HOW TO COMPLETE THIS TASK ▸ Everything from the line that has "Светильник уличный 150 Вт" to the last line of the listing must be repeated exactly, and nothing more; omit the pictures.

++++++++

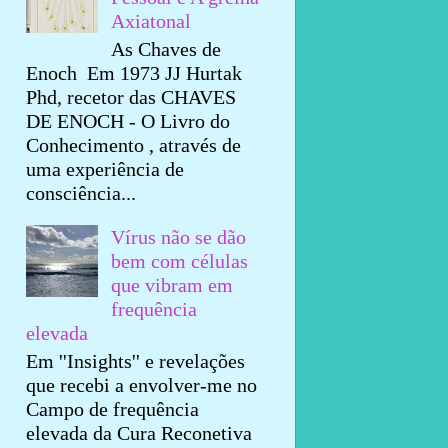
Axiatonal
As Chaves de
Enoch Em 1973 JJ Hurtak
Phd, recetor das CHAVES
DE ENOCH - O Livro do
Conhecimento , através de
uma experiência de
consciência...
Vírus não se dão
bem com células
que vibram em
frequência
elevada
Em ''Insights'' e revelações
que recebi a envolver-me no
Campo de frequência
elevada da Cura Reconetiva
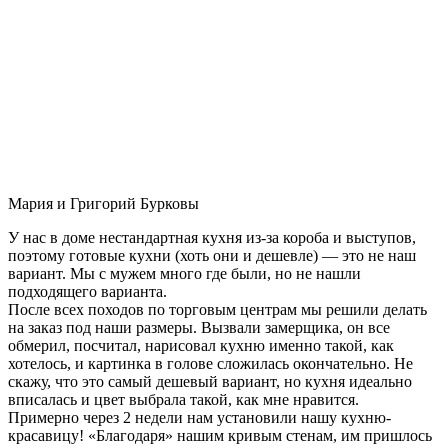
Мария и Григорий Бурковы
У нас в доме нестандартная кухня из-за короба и выступов,
поэтому готовые кухни (хоть они и дешевле) — это не наш
вариант. Мы с мужем много где были, но не нашли
подходящего варианта.
После всех походов по торговым центрам мы решили делать
на заказ под наши размеры. Вызвали замерщика, он все
обмерил, посчитал, нарисовал кухню именно такой, как
хотелось, и картинка в голове сложилась окончательно. Не
скажу, что это самый дешевый вариант, но кухня идеально
вписалась и цвет выбрала такой, как мне нравится.
Примерно через 2 недели нам установили нашу кухню-
красавицу! «Благодаря» нашим кривым стенам, им пришлось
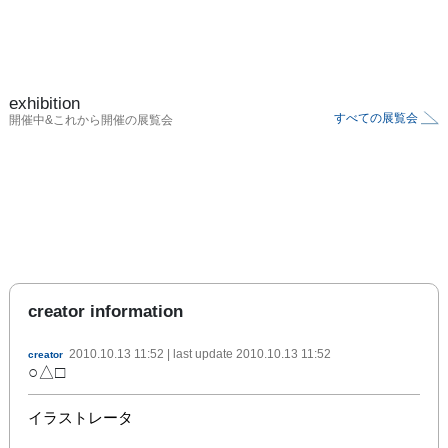
exhibition
すべての展覧会
開催中&これから開催の展覧会
creator information
2010.10.13 11:52
| last update
2010.10.13 11:52
creator
○△□
イラストレータ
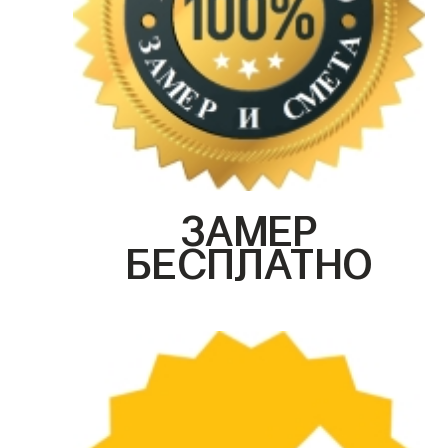
ЗАМЕР
БЕСПЛАТНО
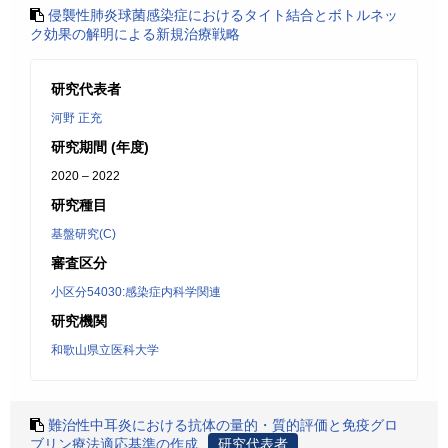
侵襲性肺炎球菌感染症におけるタイト結合とボトルネッ
ク効果の解明による新規治療戦略
研究代表者
河野 正充
研究期間 (年度)
2020 – 2022
研究種目
基盤研究(C)
審査区分
小区分54030:感染症内科学関連
研究機関
和歌山県立医科大学
難治性中耳炎における抗体の量的・質的評価と免疫グロ
ブリン療法適応基準の作成
研究代表者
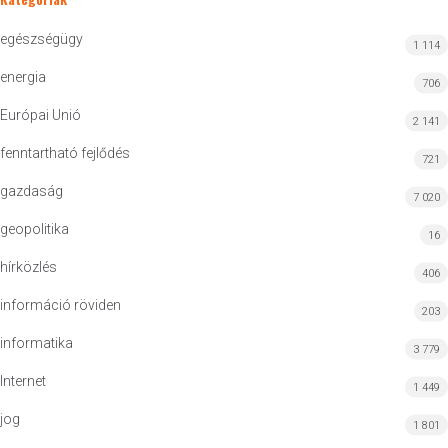
egészségügy
1 114
energia
706
Európai Unió
2 141
fenntartható fejlődés
721
gazdaság
7 020
geopolitika
16
hírközlés
406
információ röviden
203
informatika
3 779
Internet
1 449
jog
1 801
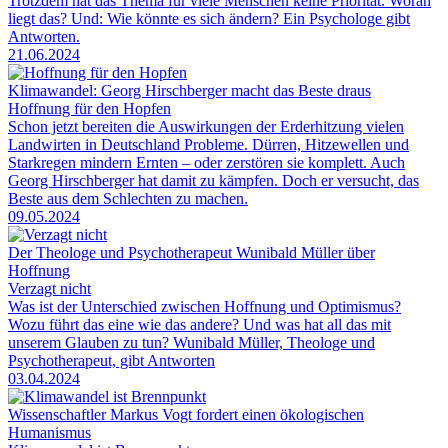
Trotzdem hat das Thema für viele Menschen keine Priorität. Woran
liegt das? Und: Wie könnte es sich ändern? Ein Psychologe gibt
Antworten.
21.06.2024
Klimawandel: Georg Hirschberger macht das Beste draus
Hoffnung für den Hopfen
Schon jetzt bereiten die Auswirkungen der Erderhitzung vielen
Landwirten in Deutschland Probleme. Dürren, Hitzewellen und
Starkregen mindern Ernten – oder zerstören sie komplett. Auch
Georg Hirschberger hat damit zu kämpfen. Doch er versucht, das
Beste aus dem Schlechten zu machen.
09.05.2024
Der Theologe und Psychotherapeut Wunibald Müller über
Hoffnung
Verzagt nicht
Was ist der Unterschied zwischen Hoffnung und Optimismus?
Wozu führt das eine wie das andere? Und was hat all das mit
unserem Glauben zu tun? Wunibald Müller, Theologe und
Psychotherapeut, gibt Antworten
03.04.2024
Wissenschaftler Markus Vogt fordert einen ökologischen
Humanismus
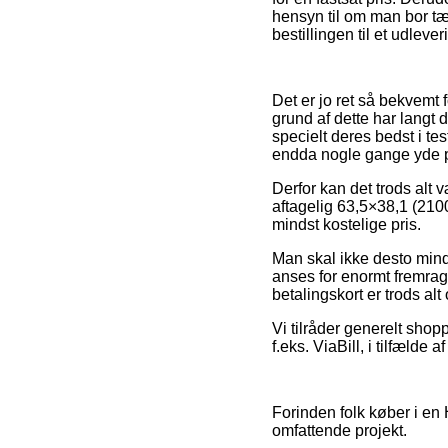
hensyn til om man bor tæt 
bestillingen til et udleve
Det er jo ret så bekvemt f
grund af dette har lang
specielt deres bedst i te
endda nogle gange yde po
Derfor kan det trods alt 
aftagelig 63,5×38,1 (2100
mindst kostelige pris.
Man skal ikke desto mindr
anses for enormt fremrag
betalingskort er trods alt
Vi tilråder generelt shop
f.eks. ViaBill, i tilfælde
Forinden folk køber i en
omfattende projekt.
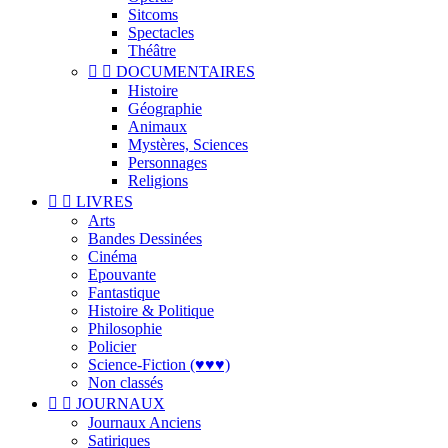
Sitcoms
Spectacles
Théâtre


DOCUMENTAIRES
Histoire
Géographie
Animaux
Mystères, Sciences
Personnages
Religions


LIVRES
Arts
Bandes Dessinées
Cinéma
Epouvante
Fantastique
Histoire & Politique
Philosophie
Policier
Science-Fiction (♥♥♥)
Non classés


JOURNAUX
Journaux Anciens
Satiriques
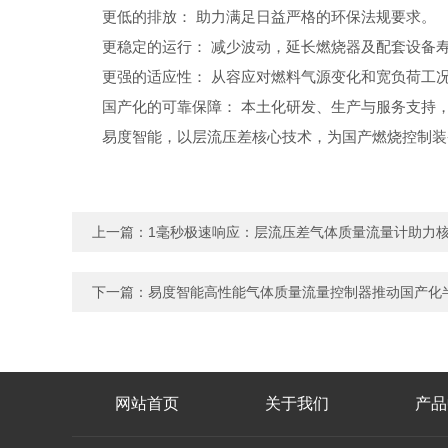
更低的排放： 助力满足日益严格的环保法规要求。
更稳定的运行： 减少波动，延长燃烧器及配套设备
更强的适应性： 从容应对燃料气源变化和宽负荷工
国产化的可靠保障： 本土化研发、生产与服务支持
易度智能，以层流压差核心技术，为国产燃烧控制装
上一篇：
1毫秒极速响应：层流压差气体质量流量计助力
下一篇：
易度智能高性能气体质量流量控制器推动国产化
网站首页
关于我们
产品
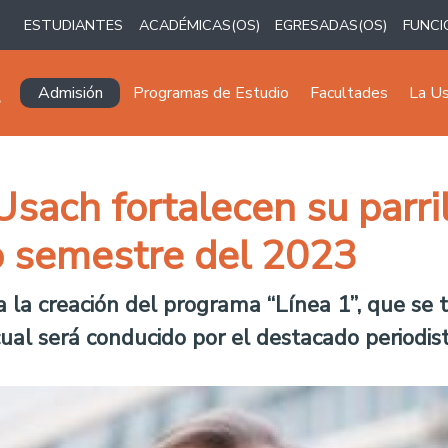
ESTUDIANTES
ACADÉMICAS(OS)
EGRESADAS(OS)
FUNCI
Navegación principal
Admisión
Programas de Estudio
Facultades
La U
sach fortalecen su parri
o semestre del 2023
la creación del programa “Línea 1”, que se t
ual será conducido por el destacado periodista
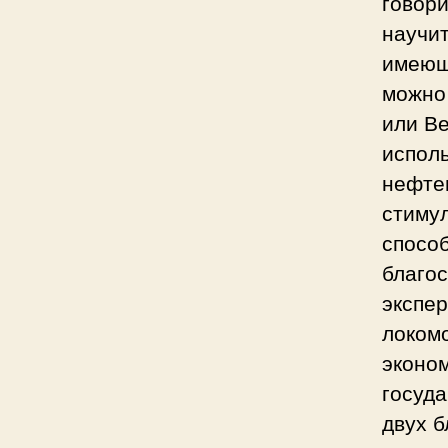
говори
научи
имеющ
можно
или Ве
исполь
нефте
стимул
спосо
благос
экспе
локомо
эконом
госуда
двух б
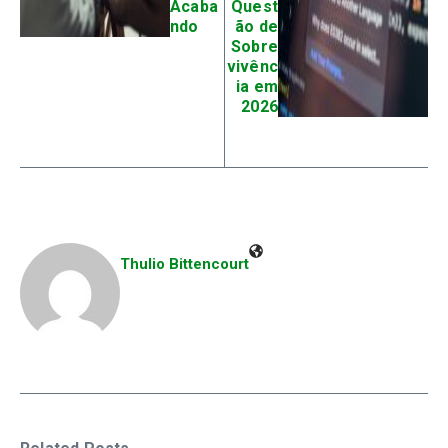
Acaba
Quest
ndo
ão de
Sobre
vivênc
ia em
2026
Thulio Bittencourt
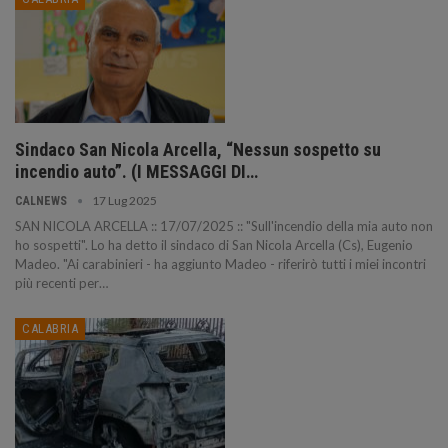
Sindaco San Nicola Arcella, “Nessun sospetto su
incendio auto”. (I MESSAGGI DI…
17 Lug 2025
CALNEWS
SAN NICOLA ARCELLA :: 17/07/2025 :: "Sull'incendio della mia auto non
ho sospetti". Lo ha detto il sindaco di San Nicola Arcella (Cs), Eugenio
Madeo. "Ai carabinieri - ha aggiunto Madeo - riferirò tutti i miei incontri
più recenti per…
CALABRIA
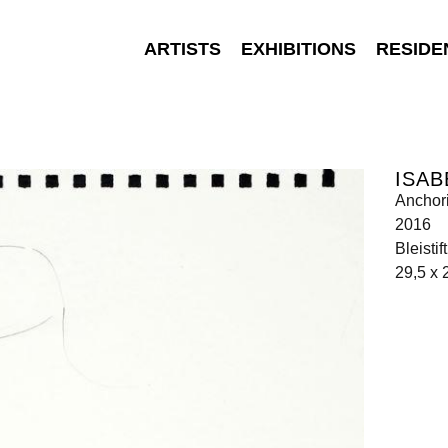
ARTISTS
EXHIBITIONS
RESIDE
ISAB
Anchori
2016
Bleistif
29,5 x 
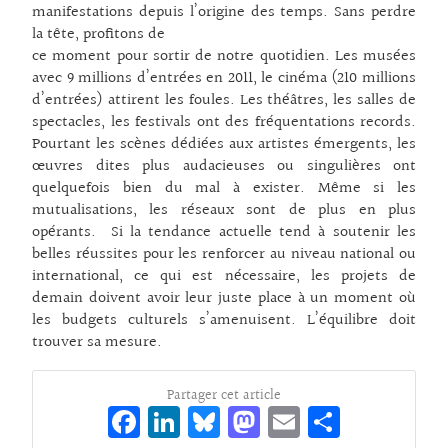
manifestations depuis l’origine des temps. Sans perdre
la tête, profitons de
ce moment pour sortir de notre quotidien. Les musées
avec 9 millions d’entrées en 2011, le cinéma (210 millions
d’entrées) attirent les foules. Les théâtres, les salles de
spectacles, les festivals ont des fréquentations records.
Pourtant les scènes dédiées aux artistes émergents, les
œuvres dites plus audacieuses ou singulières ont
quelquefois bien du mal à exister. Même si les
mutualisations, les réseaux sont de plus en plus
opérants. Si la tendance actuelle tend à soutenir les
belles réussites pour les renforcer au niveau national ou
international, ce qui est nécessaire, les projets de
demain doivent avoir leur juste place à un moment où
les budgets culturels s’amenuisent. L’équilibre doit
trouver sa mesure.
Partager cet article
Fa
Li
Bl
M
E
Pa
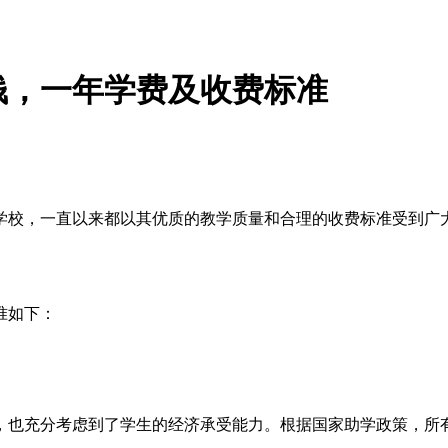
钱，一年学费及收费标准
校，一直以来都以其优质的教学质量和合理的收费标准受到广大
准如下：
，也充分考虑到了学生的经济承受能力。根据国家助学政策，所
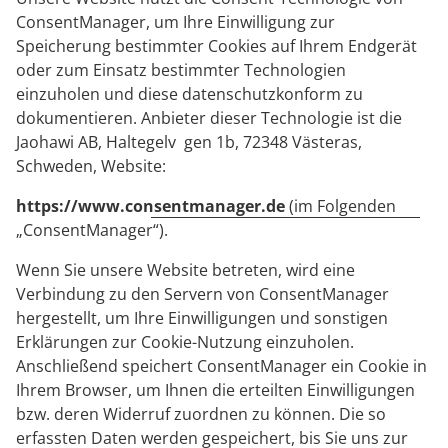
ConsentManager, um Ihre Einwilligung zur
Speicherung bestimmter Cookies auf Ihrem Endgerät
oder zum Einsatz bestimmter Technologien
einzuholen und diese datenschutzkonform zu
dokumentieren. Anbieter dieser Technologie ist die
Jaohawi AB, Haltegelv gen 1b, 72348 Västeras,
Schweden, Website:
https://www.consentmanager.de
(im Folgenden
„ConsentManager“).
Wenn Sie unsere Website betreten, wird eine
Verbindung zu den Servern von ConsentManager
hergestellt, um Ihre Einwilligungen und sonstigen
Erklärungen zur Cookie-Nutzung einzuholen.
Anschließend speichert ConsentManager ein Cookie in
Ihrem Browser, um Ihnen die erteilten Einwilligungen
bzw. deren Widerruf zuordnen zu können. Die so
erfassten Daten werden gespeichert, bis Sie uns zur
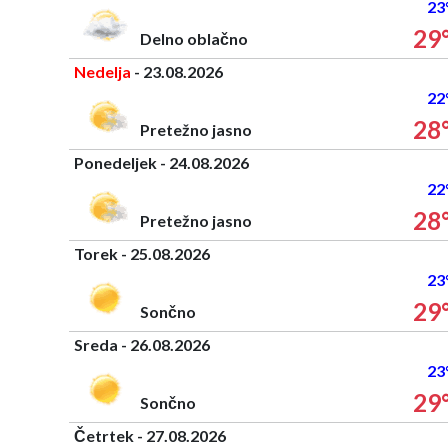
23
29
Delno oblačno
Nedelja
- 23.08.2026
22
28
Pretežno jasno
Ponedeljek - 24.08.2026
22
28
Pretežno jasno
Torek - 25.08.2026
23
29
Sončno
Sreda - 26.08.2026
23
29
Sončno
Četrtek - 27.08.2026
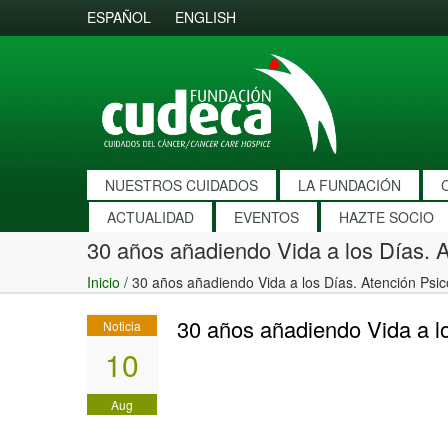
ESPAÑOL
ENGLISH
NUESTROS CUIDADOS
LA FUNDACIÓN
ACTUALIDAD
EVENTOS
HAZTE SOCIO
30 años añadiendo Vida a los Días. A
Inicio
/
30 años añadiendo Vida a los Días. Atención Psic
30 años añadiendo Vida a lo
Noticia
10
Aug
2022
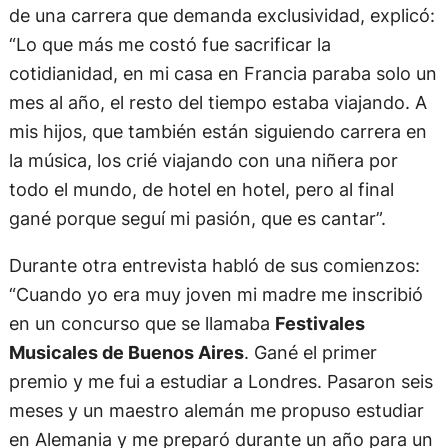
de una carrera que demanda exclusividad, explicó:
“Lo que más me costó fue sacrificar la
cotidianidad, en mi casa en Francia paraba solo un
mes al año, el resto del tiempo estaba viajando. A
mis hijos, que también están siguiendo carrera en
la música, los crié viajando con una niñera por
todo el mundo, de hotel en hotel, pero al final
gané porque seguí mi pasión, que es cantar”.
Durante otra entrevista habló de sus comienzos:
“Cuando yo era muy joven mi madre me inscribió
en un concurso que se llamaba
Festivales
Musicales de Buenos Aires
. Gané el primer
premio y me fui a estudiar a Londres. Pasaron seis
meses y un maestro alemán me propuso estudiar
en Alemania y me preparó durante un año para un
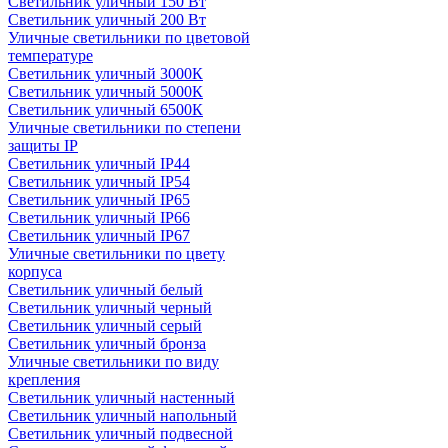
Светильник уличный 150 Вт
Светильник уличный 200 Вт
Уличные светильники по цветовой
температуре
Cветильник уличный 3000К
Cветильник уличный 5000К
Cветильник уличный 6500К
Уличные светильники по степени
защиты IP
Светильник уличный IP44
Светильник уличный IP54
Светильник уличный IP65
Светильник уличный IP66
Светильник уличный IP67
Уличные светильники по цвету
корпуса
Светильник уличный белый
Светильник уличный черный
Светильник уличный серый
Светильник уличный бронза
Уличные светильники по виду
крепления
Светильник уличный настенный
Светильник уличный напольный
Светильник уличный подвесной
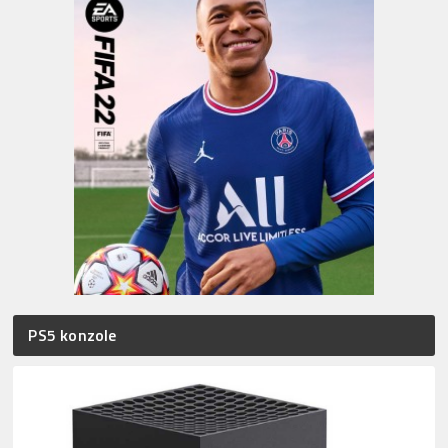
PS5 konzole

++++++++

TASK RESULT ▸
Светильник уличный 150 Вт
Светильник уличный 200 Вт
Уличные светильники по цветовой
температуре
Cветильник уличный 3000К
Cветильник уличный 5000К
Cветильник уличный 6500К
Уличные светильники по степени
защиты IP
Светильник уличный IP44
Светильник уличный IP54
Светильник уличный IP65
Светильник уличный IP66
Светильник уличный IP67
Уличные светильники по цвету
корпуса
Светильник уличный белый
Светильник уличный черный
Светильник уличный серый
Светильник уличный бронза
Уличные светильники по виду
крепления
Светильник уличный настенный
Светильник уличный напольный
Светильник уличный подвесной
PS5 konzole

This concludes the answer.